- What to do -
Compute how many lines in the data below contain "それでは次に"; answer only with that number.

"""

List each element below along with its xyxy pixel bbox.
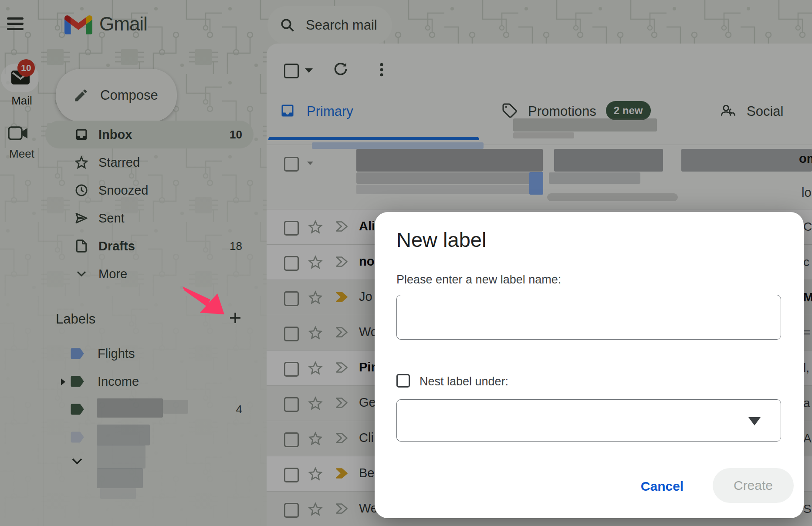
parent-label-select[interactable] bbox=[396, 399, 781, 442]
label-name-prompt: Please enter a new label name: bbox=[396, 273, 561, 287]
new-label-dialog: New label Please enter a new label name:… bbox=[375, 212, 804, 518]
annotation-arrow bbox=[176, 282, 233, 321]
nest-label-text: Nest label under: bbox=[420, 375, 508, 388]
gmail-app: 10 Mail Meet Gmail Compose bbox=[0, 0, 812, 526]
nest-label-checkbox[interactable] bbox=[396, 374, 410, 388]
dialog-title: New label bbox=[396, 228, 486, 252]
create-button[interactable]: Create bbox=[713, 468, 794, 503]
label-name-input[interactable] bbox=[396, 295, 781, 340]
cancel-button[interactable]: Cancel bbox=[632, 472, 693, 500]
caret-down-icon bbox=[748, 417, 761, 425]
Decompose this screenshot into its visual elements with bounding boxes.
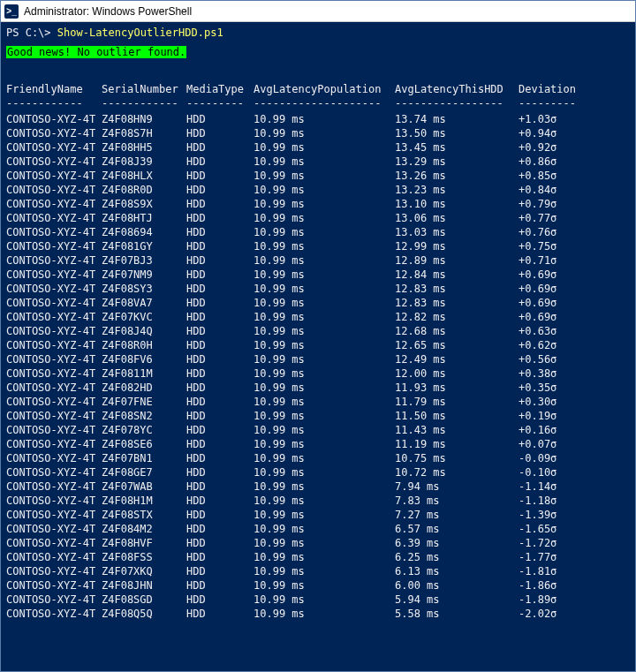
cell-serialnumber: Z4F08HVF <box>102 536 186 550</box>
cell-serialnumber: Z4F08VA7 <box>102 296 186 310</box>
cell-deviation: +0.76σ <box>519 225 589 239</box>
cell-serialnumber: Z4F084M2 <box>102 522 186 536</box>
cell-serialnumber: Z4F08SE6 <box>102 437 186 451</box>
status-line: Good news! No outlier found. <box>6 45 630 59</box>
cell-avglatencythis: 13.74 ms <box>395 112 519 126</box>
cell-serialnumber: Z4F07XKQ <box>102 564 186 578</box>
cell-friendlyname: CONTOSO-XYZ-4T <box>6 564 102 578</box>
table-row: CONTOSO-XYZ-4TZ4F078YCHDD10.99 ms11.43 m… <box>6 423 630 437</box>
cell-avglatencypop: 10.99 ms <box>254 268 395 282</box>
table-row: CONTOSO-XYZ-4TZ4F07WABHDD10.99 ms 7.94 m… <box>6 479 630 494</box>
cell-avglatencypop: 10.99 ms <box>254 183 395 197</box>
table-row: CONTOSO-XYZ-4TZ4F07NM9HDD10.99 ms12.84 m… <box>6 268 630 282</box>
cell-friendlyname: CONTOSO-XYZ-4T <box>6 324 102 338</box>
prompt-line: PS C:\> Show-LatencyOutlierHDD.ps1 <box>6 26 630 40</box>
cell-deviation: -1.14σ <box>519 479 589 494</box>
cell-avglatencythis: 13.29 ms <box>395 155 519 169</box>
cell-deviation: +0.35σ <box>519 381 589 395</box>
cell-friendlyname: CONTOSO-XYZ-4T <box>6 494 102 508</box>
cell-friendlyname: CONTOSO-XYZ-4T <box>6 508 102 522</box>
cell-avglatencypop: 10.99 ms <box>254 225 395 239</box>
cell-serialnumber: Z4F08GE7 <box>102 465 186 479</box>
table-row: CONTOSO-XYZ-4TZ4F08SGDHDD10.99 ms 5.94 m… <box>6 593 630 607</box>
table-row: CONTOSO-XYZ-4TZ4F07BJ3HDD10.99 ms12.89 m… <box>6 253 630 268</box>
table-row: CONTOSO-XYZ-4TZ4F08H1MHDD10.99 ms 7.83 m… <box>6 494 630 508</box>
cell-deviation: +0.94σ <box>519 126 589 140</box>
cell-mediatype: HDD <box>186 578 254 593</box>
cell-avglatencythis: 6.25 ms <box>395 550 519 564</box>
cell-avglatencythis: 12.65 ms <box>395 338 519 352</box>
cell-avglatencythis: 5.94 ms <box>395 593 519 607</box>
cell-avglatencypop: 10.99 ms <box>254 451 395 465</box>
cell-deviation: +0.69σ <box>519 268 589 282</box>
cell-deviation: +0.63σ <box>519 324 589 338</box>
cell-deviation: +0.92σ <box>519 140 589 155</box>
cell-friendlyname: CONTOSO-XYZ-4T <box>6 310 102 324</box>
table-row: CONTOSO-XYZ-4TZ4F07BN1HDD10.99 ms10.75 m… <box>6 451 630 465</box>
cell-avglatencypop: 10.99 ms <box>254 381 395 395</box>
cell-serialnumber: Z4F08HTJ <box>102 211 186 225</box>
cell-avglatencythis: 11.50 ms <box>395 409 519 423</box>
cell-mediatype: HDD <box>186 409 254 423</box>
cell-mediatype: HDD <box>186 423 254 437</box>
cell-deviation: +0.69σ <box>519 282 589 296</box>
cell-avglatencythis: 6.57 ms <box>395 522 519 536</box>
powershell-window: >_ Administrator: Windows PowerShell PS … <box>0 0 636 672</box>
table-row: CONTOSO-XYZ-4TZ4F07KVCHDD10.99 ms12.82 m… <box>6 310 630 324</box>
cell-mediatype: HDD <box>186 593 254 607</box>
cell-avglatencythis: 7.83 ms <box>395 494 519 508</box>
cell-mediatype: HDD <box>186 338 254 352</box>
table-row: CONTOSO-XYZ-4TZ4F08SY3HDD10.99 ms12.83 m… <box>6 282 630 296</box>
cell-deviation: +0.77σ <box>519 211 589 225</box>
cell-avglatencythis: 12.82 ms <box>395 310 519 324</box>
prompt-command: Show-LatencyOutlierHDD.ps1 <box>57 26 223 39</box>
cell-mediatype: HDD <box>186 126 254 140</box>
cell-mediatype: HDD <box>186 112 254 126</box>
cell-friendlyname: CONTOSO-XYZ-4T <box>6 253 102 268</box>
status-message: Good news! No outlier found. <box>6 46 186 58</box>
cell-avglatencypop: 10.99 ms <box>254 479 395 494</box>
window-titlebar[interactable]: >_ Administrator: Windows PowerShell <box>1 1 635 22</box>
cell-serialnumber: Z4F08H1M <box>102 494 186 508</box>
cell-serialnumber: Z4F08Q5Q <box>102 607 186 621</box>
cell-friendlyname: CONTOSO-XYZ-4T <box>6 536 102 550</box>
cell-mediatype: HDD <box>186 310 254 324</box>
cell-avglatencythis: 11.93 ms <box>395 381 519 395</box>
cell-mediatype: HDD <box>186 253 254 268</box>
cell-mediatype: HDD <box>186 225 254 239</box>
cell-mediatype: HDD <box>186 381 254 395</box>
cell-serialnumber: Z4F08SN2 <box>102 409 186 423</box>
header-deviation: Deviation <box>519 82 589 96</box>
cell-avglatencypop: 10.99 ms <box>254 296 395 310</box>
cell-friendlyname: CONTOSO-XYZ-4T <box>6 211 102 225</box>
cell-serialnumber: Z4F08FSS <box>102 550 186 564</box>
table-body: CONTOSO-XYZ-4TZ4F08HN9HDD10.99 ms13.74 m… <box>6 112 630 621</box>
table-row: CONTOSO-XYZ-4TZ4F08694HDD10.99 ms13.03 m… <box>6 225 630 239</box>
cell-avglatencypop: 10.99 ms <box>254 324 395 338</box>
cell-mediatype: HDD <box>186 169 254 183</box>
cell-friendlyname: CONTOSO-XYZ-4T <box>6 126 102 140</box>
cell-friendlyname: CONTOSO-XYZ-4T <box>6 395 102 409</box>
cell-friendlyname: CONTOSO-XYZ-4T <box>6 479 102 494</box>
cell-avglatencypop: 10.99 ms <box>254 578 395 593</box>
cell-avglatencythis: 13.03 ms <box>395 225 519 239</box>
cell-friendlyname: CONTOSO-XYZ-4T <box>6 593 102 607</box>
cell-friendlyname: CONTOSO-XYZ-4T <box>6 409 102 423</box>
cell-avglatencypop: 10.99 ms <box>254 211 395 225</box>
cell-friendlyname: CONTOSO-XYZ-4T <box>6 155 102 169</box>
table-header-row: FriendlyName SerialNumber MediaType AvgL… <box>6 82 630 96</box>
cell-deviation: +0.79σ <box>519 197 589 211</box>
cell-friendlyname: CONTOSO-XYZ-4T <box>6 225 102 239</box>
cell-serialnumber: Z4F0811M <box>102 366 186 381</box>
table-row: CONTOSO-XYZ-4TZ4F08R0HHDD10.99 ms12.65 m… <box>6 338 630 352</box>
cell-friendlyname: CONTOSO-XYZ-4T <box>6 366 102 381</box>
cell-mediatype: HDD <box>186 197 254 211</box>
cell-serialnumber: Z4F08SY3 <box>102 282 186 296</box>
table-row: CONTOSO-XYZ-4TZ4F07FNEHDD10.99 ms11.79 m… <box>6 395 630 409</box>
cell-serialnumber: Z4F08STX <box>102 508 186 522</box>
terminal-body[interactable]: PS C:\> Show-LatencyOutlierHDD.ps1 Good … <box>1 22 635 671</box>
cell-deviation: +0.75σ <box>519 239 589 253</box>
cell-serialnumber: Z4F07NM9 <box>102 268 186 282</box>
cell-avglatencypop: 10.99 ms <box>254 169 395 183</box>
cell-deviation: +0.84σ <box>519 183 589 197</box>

"""
"""

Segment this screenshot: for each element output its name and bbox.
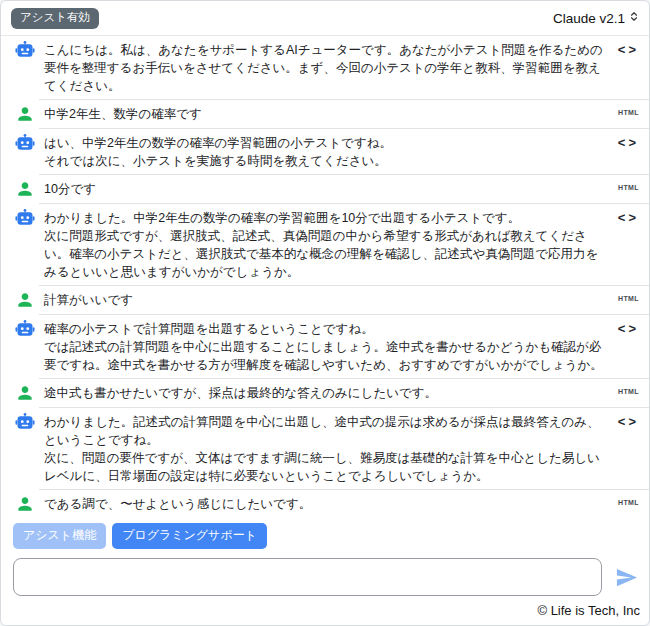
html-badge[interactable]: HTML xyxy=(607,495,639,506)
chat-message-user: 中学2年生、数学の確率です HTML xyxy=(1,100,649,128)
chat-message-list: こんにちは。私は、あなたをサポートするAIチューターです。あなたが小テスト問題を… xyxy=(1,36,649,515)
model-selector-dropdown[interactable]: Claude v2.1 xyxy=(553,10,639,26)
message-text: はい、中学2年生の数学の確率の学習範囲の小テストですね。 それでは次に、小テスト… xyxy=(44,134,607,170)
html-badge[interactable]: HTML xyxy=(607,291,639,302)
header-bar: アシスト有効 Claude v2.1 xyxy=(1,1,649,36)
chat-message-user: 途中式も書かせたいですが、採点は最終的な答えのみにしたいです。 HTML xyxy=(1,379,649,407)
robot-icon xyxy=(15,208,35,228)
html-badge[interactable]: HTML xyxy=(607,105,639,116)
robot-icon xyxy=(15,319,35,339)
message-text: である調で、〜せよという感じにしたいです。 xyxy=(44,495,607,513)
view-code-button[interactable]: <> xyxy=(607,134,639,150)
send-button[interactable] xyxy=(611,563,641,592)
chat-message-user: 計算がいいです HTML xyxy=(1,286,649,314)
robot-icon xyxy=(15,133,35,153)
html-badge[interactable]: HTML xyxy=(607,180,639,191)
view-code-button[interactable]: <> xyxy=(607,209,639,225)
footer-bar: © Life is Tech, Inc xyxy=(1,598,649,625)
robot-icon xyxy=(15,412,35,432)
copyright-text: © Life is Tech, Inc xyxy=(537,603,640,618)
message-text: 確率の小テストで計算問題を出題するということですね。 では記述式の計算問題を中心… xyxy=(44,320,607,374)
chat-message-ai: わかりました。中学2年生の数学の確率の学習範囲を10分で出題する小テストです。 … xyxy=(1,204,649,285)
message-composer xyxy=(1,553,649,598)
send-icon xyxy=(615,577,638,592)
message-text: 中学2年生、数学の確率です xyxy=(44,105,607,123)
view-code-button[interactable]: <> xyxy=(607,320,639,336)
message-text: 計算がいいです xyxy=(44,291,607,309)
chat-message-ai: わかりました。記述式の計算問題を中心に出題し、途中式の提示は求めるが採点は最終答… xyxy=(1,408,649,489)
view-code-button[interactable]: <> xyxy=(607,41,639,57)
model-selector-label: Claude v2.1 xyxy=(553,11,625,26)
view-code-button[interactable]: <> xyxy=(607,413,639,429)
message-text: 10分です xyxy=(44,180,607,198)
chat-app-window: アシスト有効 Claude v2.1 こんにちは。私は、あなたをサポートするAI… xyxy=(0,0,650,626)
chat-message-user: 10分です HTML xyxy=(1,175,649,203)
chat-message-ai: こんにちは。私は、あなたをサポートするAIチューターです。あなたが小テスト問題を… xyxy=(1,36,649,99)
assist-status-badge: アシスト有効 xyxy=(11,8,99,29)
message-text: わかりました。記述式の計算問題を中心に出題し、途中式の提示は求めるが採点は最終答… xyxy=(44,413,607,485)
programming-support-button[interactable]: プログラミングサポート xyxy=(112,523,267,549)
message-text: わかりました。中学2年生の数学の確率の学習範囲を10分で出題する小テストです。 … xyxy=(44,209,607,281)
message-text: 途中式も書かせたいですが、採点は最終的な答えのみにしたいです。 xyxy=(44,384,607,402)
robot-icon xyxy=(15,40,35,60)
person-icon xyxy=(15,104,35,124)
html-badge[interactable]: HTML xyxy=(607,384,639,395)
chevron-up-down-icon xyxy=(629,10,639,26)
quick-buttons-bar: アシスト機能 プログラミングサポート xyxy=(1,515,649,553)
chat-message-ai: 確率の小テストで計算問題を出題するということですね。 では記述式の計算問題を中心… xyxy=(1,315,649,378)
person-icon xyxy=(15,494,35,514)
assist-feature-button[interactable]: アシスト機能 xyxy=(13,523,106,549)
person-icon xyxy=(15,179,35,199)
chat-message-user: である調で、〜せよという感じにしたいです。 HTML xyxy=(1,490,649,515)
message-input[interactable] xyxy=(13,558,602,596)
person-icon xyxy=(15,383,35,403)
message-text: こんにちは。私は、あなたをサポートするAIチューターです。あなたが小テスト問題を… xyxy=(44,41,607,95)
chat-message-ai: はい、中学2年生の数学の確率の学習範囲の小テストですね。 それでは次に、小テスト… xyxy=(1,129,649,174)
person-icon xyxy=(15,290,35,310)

"""
"""

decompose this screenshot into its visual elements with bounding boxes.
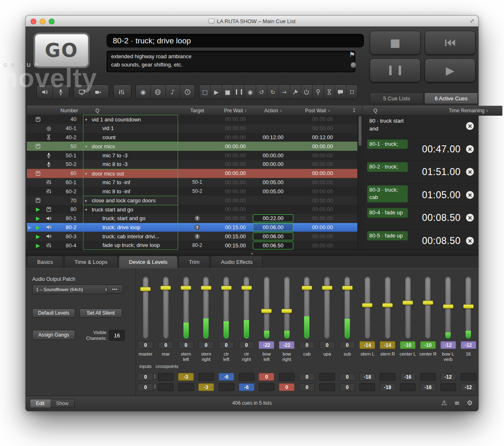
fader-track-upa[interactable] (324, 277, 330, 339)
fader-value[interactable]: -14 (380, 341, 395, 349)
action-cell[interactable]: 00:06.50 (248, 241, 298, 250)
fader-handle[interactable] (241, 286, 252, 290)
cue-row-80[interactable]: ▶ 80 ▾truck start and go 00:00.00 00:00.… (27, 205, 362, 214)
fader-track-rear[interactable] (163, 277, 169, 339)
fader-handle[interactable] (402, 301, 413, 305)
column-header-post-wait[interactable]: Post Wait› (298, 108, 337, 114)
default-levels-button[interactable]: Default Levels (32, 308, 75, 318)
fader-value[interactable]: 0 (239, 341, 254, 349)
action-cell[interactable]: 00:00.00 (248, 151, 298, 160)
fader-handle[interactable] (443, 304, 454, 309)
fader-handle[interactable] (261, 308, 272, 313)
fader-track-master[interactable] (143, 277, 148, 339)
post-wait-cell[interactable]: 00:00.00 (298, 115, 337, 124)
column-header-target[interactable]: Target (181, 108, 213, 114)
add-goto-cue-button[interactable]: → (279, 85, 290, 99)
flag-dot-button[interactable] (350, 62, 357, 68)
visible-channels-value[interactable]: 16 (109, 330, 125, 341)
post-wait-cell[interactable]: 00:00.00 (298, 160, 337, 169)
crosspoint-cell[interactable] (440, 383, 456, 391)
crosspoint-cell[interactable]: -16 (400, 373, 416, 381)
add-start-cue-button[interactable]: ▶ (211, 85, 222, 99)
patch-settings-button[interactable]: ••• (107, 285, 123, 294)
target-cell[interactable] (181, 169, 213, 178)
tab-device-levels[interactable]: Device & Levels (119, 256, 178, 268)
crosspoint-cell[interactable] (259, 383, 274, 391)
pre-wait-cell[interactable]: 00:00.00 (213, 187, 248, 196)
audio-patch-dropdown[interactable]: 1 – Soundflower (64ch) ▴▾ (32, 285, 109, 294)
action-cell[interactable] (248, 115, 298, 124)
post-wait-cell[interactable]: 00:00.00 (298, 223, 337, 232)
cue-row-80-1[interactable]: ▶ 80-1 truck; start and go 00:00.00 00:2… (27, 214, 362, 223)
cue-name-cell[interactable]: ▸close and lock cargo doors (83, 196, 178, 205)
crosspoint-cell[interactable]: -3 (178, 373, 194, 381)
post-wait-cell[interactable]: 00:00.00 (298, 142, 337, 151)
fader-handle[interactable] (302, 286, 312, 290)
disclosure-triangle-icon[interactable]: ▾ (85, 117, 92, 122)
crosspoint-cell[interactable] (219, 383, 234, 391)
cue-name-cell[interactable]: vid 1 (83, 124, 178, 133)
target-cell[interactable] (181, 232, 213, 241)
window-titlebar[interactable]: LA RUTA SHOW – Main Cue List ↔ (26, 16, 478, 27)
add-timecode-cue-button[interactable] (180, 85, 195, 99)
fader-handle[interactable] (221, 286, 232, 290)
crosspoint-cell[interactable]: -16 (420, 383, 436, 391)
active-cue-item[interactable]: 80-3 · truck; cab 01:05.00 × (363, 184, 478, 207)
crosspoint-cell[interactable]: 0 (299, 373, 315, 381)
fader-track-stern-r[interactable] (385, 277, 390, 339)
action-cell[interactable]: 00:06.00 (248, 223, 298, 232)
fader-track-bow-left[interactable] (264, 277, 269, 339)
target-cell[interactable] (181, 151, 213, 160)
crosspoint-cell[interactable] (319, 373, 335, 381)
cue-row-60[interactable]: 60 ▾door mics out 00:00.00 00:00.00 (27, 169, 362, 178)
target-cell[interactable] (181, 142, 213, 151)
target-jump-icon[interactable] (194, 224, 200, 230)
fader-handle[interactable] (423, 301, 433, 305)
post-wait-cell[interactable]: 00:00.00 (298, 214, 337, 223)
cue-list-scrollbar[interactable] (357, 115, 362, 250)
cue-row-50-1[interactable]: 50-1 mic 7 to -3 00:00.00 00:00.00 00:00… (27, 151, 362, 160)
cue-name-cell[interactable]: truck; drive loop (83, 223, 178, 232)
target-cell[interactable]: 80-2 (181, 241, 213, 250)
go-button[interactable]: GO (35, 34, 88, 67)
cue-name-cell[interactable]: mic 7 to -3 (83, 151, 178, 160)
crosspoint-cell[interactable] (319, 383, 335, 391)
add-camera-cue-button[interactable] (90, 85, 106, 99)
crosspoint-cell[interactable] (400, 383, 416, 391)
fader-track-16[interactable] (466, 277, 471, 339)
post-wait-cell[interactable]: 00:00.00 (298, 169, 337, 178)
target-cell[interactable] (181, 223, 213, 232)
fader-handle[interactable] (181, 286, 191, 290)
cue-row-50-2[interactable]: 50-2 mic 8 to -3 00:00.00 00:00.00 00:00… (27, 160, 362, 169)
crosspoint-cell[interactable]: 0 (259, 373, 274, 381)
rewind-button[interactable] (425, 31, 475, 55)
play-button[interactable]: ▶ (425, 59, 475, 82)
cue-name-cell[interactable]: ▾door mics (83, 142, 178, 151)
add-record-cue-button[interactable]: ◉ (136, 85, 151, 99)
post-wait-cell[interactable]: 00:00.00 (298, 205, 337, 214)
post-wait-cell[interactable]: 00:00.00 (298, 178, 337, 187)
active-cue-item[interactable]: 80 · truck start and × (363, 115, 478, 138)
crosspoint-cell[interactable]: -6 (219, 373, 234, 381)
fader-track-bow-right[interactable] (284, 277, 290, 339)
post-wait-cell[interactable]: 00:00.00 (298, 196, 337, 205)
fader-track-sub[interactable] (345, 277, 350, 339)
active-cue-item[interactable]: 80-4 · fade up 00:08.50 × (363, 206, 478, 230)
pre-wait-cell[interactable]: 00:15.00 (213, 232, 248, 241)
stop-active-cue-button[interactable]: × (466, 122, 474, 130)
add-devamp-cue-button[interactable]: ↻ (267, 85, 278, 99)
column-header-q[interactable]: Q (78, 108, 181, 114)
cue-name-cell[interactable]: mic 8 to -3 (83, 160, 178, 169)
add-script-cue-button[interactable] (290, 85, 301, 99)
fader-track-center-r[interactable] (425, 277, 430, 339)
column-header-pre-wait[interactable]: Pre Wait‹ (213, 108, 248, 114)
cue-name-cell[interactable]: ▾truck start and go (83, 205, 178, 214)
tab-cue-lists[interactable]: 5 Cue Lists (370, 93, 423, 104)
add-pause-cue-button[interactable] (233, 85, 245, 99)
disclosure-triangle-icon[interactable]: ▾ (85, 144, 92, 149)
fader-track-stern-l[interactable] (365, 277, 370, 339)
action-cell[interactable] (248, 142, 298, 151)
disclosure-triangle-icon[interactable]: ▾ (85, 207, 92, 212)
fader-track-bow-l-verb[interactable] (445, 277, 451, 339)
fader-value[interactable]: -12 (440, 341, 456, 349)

"""

- Task output -
2